▶ Work instruction
There is material below. Print exactly the lines starting at the line with "सूचना तथा समाचार" and ending at the line with "Salli valinta", ends included, and no others.

◆ ◆ ◆ ◆

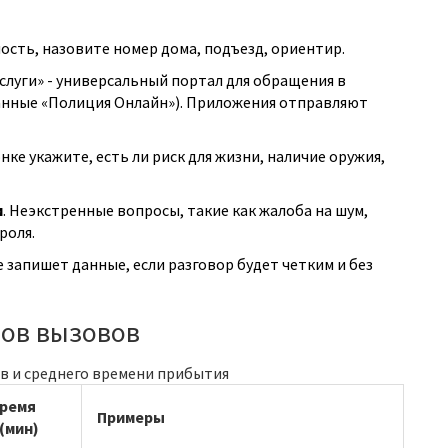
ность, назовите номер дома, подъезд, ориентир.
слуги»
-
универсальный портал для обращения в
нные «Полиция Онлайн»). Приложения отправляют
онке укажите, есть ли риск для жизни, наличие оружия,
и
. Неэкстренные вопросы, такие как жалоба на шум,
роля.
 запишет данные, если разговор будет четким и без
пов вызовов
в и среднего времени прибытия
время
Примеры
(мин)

◆ ◆ ◆ ◆

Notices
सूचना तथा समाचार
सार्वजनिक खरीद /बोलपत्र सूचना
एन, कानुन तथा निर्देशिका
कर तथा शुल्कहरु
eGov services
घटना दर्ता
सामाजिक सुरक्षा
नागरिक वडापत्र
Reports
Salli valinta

◆ ◆ ◆ ◆

▶ Exercise answer
सूचना तथा समाचार
सार्वजनिक खरीद /बोलपत्र सूचना
एन, कानुन तथा निर्देशिका
कर तथा शुल्कहरु
eGov services
घटना दर्ता
सामाजिक सुरक्षा
नागरिक वडापत्र
Reports
Salli valinta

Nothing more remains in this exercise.